• **Description of the task**
Gather all lines in the records below that include the word "Dominique".
Start of Information shown
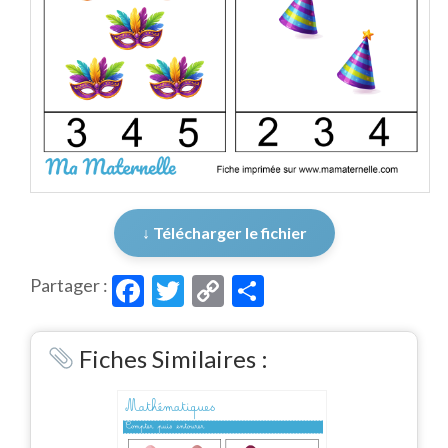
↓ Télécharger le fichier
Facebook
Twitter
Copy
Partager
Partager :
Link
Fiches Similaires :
End of Information shown
Start of Information shown
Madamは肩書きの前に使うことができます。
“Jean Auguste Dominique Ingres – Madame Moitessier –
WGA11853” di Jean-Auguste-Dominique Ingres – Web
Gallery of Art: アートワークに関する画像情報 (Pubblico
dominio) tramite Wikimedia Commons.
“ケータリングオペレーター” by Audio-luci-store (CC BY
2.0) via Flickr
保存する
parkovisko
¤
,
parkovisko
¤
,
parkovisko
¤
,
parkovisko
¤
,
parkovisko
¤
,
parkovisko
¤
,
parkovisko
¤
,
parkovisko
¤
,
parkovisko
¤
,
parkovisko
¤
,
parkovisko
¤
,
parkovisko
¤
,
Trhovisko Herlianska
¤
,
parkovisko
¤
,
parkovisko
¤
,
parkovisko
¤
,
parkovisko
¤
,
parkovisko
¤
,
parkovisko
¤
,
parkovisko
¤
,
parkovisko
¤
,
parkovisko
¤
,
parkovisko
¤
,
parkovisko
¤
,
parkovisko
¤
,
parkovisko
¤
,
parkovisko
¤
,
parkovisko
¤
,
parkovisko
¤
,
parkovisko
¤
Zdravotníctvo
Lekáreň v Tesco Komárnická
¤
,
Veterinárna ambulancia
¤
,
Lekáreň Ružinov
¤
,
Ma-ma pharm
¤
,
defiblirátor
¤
End of Information shown
• **The completed task**
“Jean Auguste Dominique Ingres – Madame Moitessier –
WGA11853” di Jean-Auguste-Dominique Ingres – Web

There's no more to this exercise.